• [Task brief]:
Copy each line of the records exactly, stopping only after the line that contains "[share on linkedln] (15, 1292)" has been written, and leave pictures out.

• [Input]:
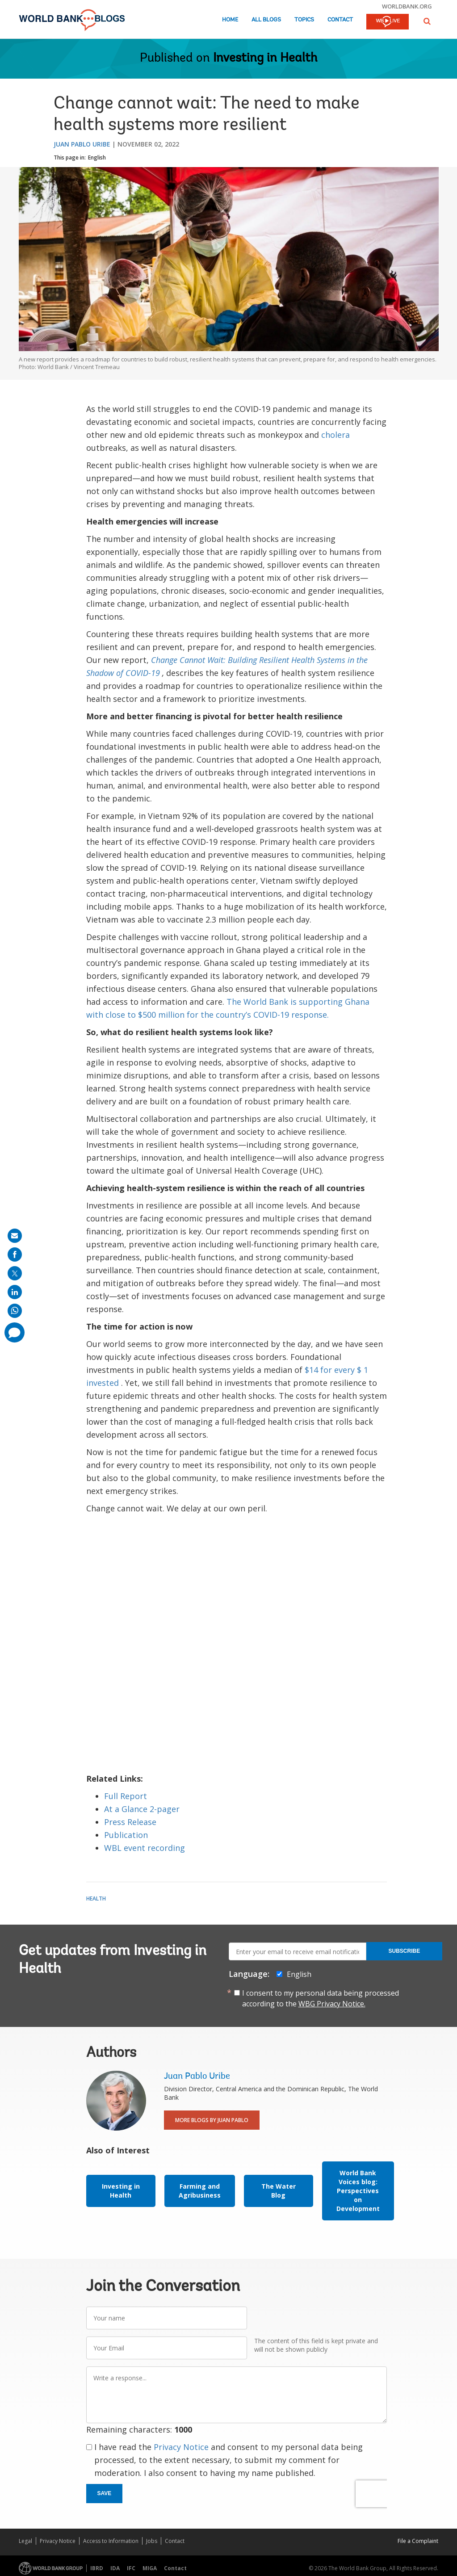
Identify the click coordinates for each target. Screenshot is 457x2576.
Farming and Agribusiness (200, 2190)
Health (96, 1898)
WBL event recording (144, 1847)
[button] (427, 21)
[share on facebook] (15, 1254)
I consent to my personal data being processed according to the (320, 1998)
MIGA (150, 2568)
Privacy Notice (181, 2447)
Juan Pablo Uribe (82, 144)
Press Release (130, 1822)
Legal (25, 2541)
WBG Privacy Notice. (331, 2004)
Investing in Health (265, 58)
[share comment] (14, 1332)
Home (230, 20)
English (97, 157)
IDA (115, 2568)
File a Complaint (418, 2541)
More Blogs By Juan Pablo (211, 2120)
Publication (126, 1834)
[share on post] (15, 1273)
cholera (335, 434)
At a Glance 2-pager (142, 1809)
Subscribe (404, 1951)
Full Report (125, 1796)
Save (104, 2493)
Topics (304, 20)
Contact (340, 20)
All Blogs (266, 20)
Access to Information (110, 2541)
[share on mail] (15, 1236)
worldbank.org (407, 6)
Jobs (151, 2541)
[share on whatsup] (15, 1311)
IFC (131, 2568)
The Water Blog (278, 2190)
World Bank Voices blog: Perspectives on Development (358, 2191)
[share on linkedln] (15, 1292)
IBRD (96, 2568)
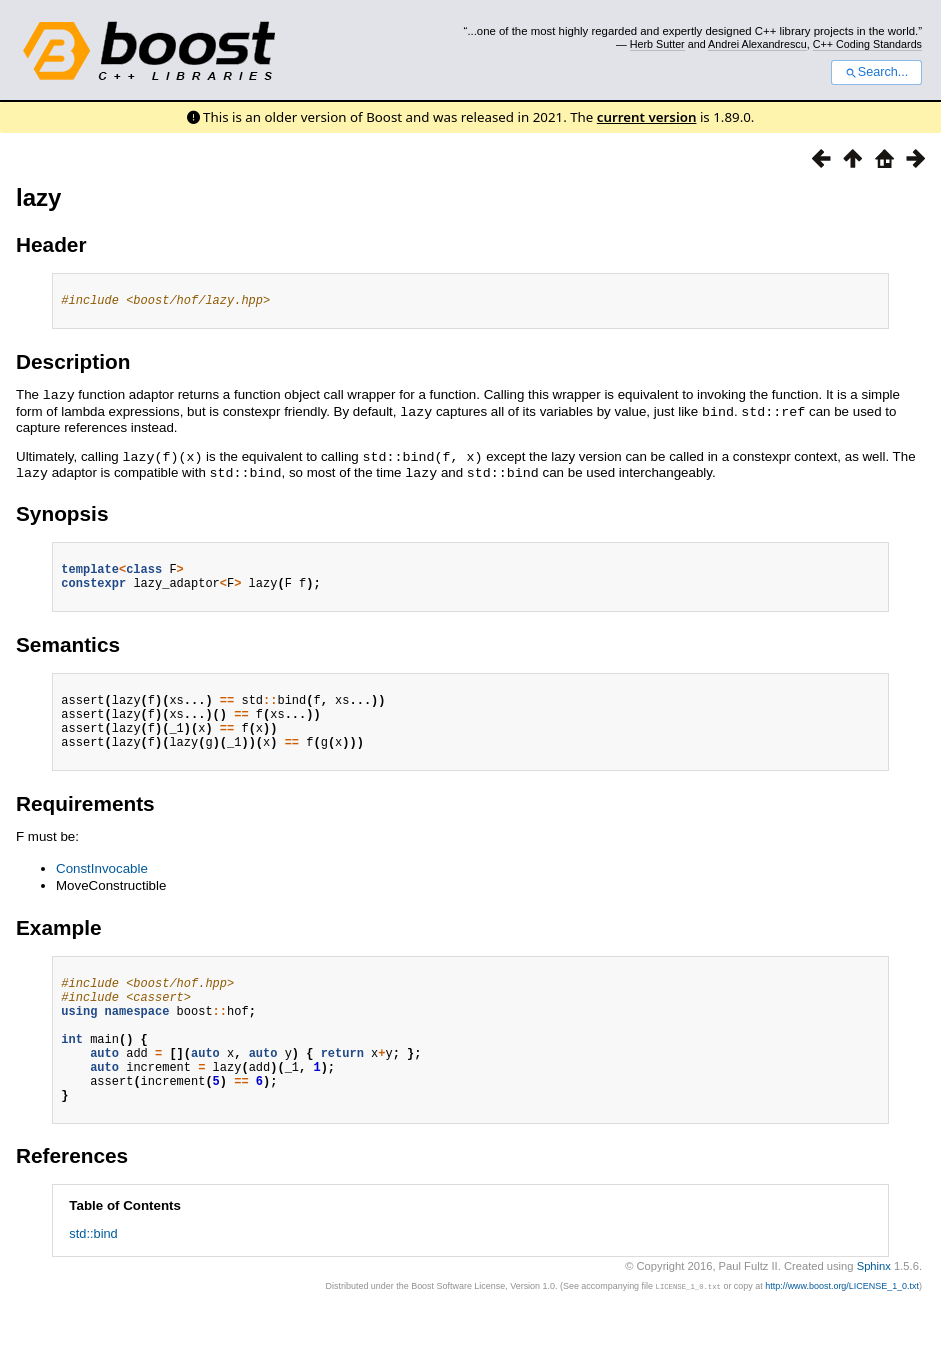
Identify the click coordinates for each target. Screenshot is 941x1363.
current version (647, 117)
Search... (876, 72)
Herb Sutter (657, 44)
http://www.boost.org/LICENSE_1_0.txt (842, 1330)
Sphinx (874, 1310)
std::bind (93, 1277)
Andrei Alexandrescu (757, 44)
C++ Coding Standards (867, 44)
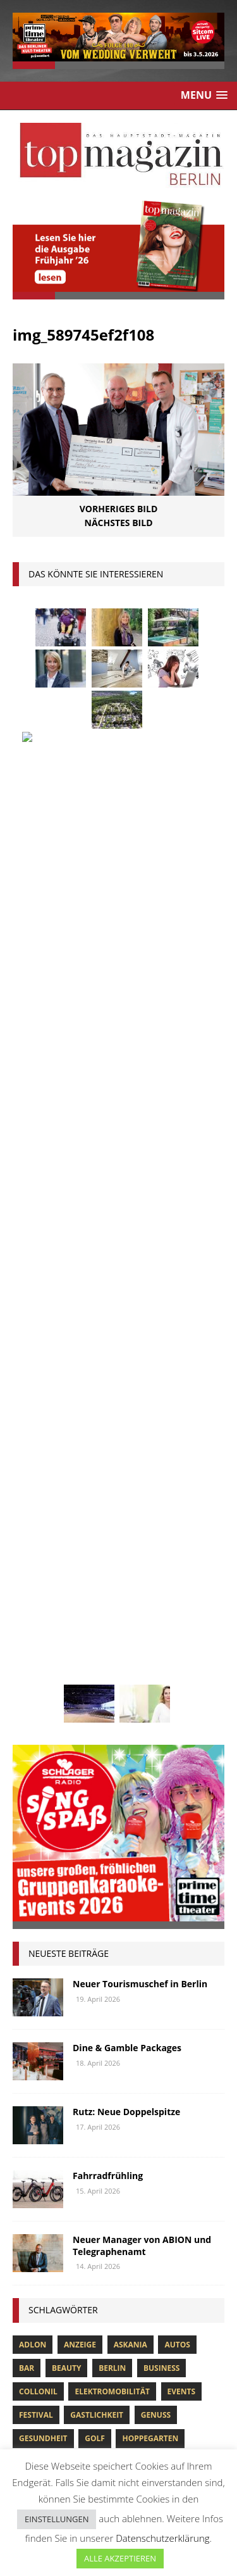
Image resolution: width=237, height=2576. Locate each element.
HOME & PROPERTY (50, 2297)
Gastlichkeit (96, 1462)
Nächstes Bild (119, 523)
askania (130, 1391)
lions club (41, 1556)
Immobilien (42, 1509)
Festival (36, 1462)
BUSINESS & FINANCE (54, 2217)
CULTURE (30, 2237)
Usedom (84, 1674)
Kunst (79, 1533)
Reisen (88, 1626)
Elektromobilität (112, 1438)
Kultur (34, 1533)
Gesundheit (43, 1485)
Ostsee (89, 1603)
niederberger (166, 1579)
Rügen (132, 1626)
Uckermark (159, 1650)
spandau (181, 1626)
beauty (67, 1415)
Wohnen (37, 1697)
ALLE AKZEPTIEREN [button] (120, 2558)
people (135, 1603)
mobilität (100, 1579)
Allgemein (32, 2196)
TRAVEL (27, 2398)
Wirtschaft (142, 1674)
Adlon (32, 1391)
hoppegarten (150, 1485)
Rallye (180, 1603)
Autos (177, 1391)
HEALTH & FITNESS (49, 2278)
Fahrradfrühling (108, 1223)
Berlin (112, 1415)
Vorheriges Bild (119, 509)
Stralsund (95, 1650)
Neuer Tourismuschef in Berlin (140, 1031)
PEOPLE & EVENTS (47, 2358)
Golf (95, 1485)
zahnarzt (92, 1697)
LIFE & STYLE (37, 2317)
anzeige (80, 1391)
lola (91, 1556)
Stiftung (37, 1650)
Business (161, 1415)
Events (181, 1438)
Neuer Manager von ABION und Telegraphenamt (142, 1292)
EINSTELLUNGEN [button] (56, 2519)
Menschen (40, 1579)
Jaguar (157, 1509)
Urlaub (34, 1674)
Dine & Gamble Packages (127, 1095)
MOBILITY (31, 2338)
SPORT (25, 2378)
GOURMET (32, 2257)
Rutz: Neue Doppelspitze (126, 1159)
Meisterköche (147, 1556)
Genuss (156, 1462)
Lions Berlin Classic (151, 1533)
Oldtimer (38, 1603)
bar (26, 1415)
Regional (38, 1626)
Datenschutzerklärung (162, 2538)
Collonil (38, 1438)
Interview (104, 1509)
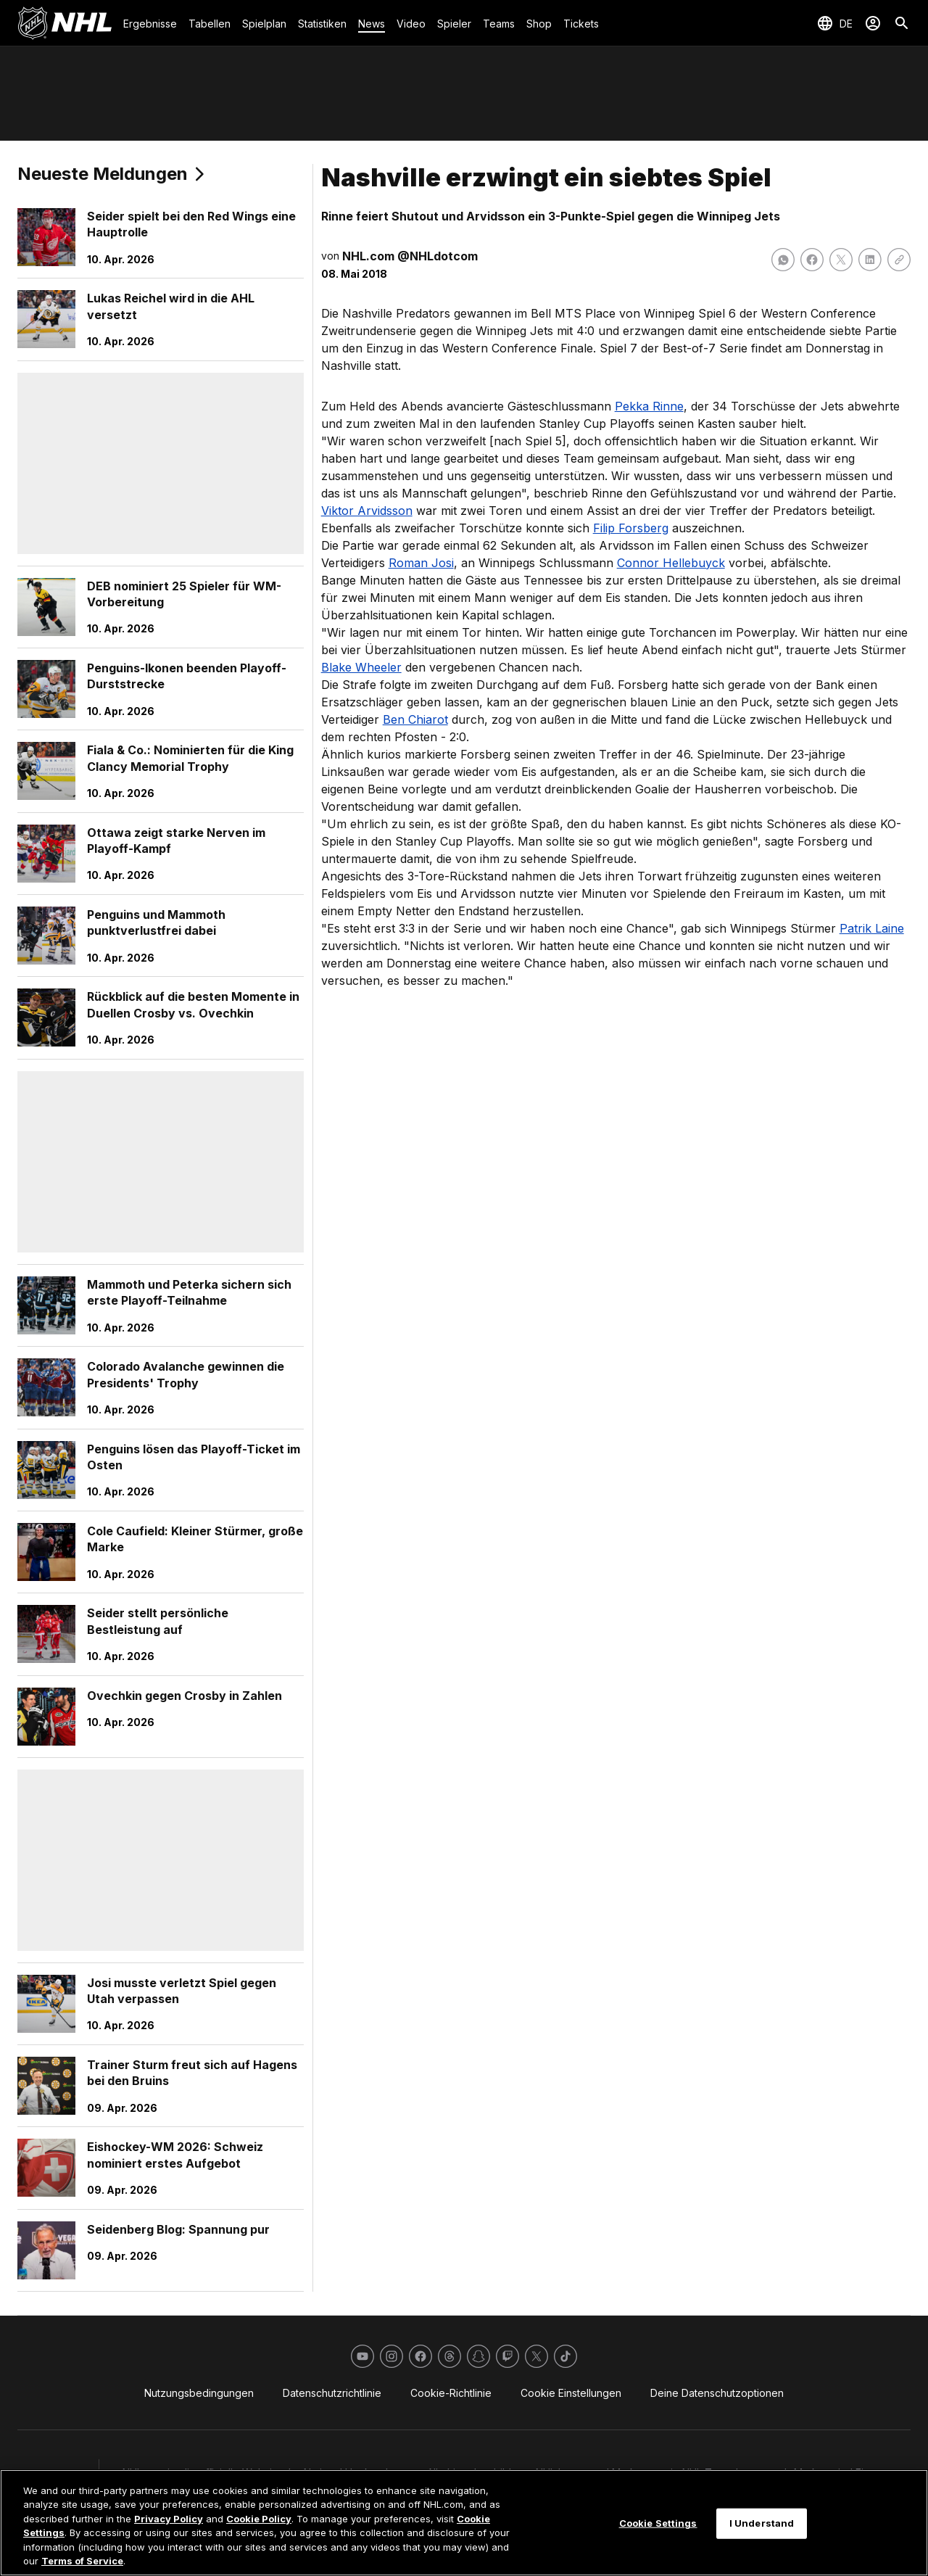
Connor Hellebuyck (671, 563)
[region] (464, 2522)
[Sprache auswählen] (834, 23)
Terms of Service (82, 2561)
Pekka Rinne (649, 406)
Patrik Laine (872, 928)
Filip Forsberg (630, 528)
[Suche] (902, 23)
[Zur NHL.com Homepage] (64, 23)
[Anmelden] (873, 23)
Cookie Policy (258, 2519)
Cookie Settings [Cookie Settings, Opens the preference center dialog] (658, 2523)
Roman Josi (421, 563)
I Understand (762, 2523)
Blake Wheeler (361, 667)
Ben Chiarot (415, 719)
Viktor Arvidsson (367, 510)
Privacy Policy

• [Written response]:
Identify the click coordinates for each target. Screenshot is 457x2576.
Farming and Agribusiness (200, 2190)
Health (96, 1898)
WBL event recording (144, 1847)
[button] (427, 21)
[share on facebook] (15, 1254)
I consent to my personal data being processed according to the (320, 1998)
MIGA (150, 2568)
Privacy Notice (181, 2447)
Juan Pablo Uribe (82, 144)
Press Release (130, 1822)
Legal (25, 2541)
WBG Privacy Notice. (331, 2004)
Investing in Health (265, 58)
[share comment] (14, 1332)
Home (230, 20)
English (97, 157)
IDA (115, 2568)
File a Complaint (418, 2541)
More Blogs By Juan Pablo (211, 2120)
Publication (126, 1834)
[share on post] (15, 1273)
cholera (335, 434)
At a Glance 2-pager (142, 1809)
Subscribe (404, 1951)
Full Report (125, 1796)
Save (104, 2493)
Topics (304, 20)
Contact (340, 20)
All Blogs (266, 20)
Access to Information (110, 2541)
[share on mail] (15, 1236)
worldbank.org (407, 6)
Jobs (151, 2541)
[share on whatsup] (15, 1311)
IFC (131, 2568)
The Water Blog (278, 2190)
World Bank Voices blog: Perspectives on Development (358, 2191)
[share on linkedln] (15, 1292)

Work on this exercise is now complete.